[Records contained in a dataset]
________________

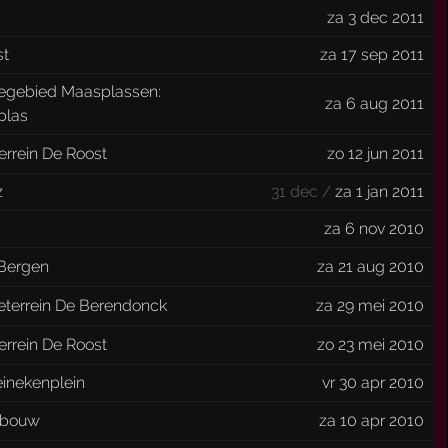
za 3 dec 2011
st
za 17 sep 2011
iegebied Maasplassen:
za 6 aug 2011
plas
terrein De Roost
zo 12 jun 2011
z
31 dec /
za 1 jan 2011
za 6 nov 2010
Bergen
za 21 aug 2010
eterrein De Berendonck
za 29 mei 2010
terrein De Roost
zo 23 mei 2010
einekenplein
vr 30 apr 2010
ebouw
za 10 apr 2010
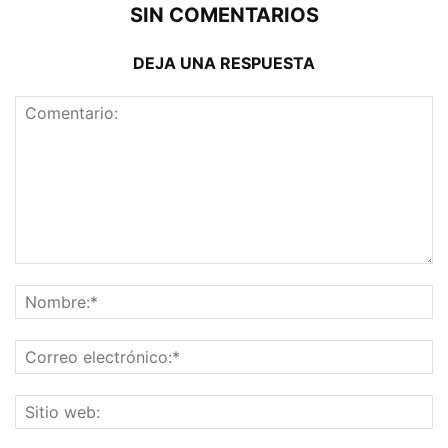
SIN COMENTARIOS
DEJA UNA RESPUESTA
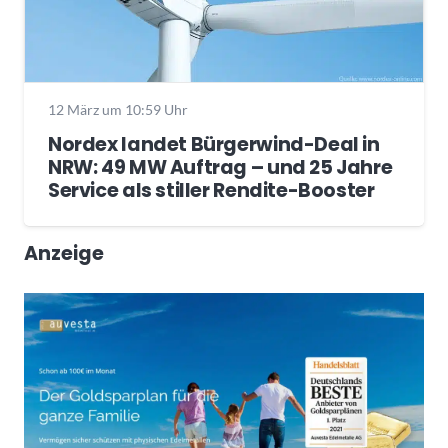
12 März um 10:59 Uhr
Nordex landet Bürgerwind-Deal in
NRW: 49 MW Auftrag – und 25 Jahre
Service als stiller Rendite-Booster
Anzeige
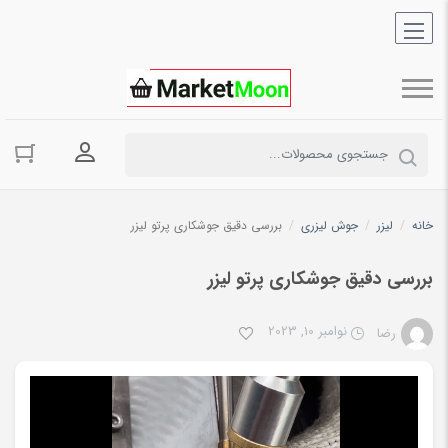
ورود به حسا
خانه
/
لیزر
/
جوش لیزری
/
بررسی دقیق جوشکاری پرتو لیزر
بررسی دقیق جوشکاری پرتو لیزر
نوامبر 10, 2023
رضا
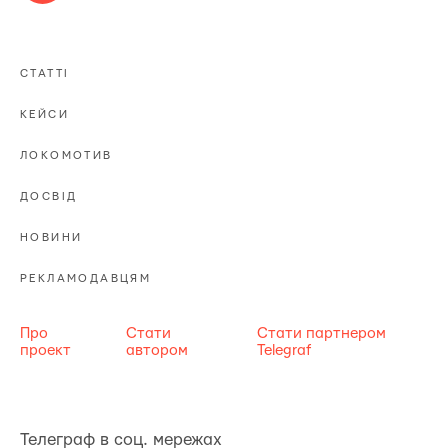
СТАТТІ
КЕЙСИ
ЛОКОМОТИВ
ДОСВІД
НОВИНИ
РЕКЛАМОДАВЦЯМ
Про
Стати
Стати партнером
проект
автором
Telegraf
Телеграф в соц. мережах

________________

### WHAT IS EXPECTED
Each entry above is to be given again exactly, and any image in it is to be dropped.

### RESPONSE TO THE EXERCISE
za 3 dec 2011
st
za 17 sep 2011
iegebied Maasplassen:
za 6 aug 2011
plas
terrein De Roost
zo 12 jun 2011
z
31 dec /
za 1 jan 2011
za 6 nov 2010
Bergen
za 21 aug 2010
eterrein De Berendonck
za 29 mei 2010
terrein De Roost
zo 23 mei 2010
einekenplein
vr 30 apr 2010
ebouw
za 10 apr 2010
SIN COMENTARIOS
DEJA UNA RESPUESTA
12 März um 10:59 Uhr
Nordex landet Bürgerwind-Deal in
NRW: 49 MW Auftrag – und 25 Jahre
Service als stiller Rendite-Booster
Anzeige
ورود به حسا
خانه
/
لیزر
/
جوش لیزری
/
بررسی دقیق جوشکاری پرتو لیزر
بررسی دقیق جوشکاری پرتو لیزر
نوامبر 10, 2023
رضا
СТАТТІ
КЕЙСИ
ЛОКОМОТИВ
ДОСВІД
НОВИНИ
РЕКЛАМОДАВЦЯМ
Про
Стати
Стати партнером
проект
автором
Telegraf
Телеграф в соц. мережах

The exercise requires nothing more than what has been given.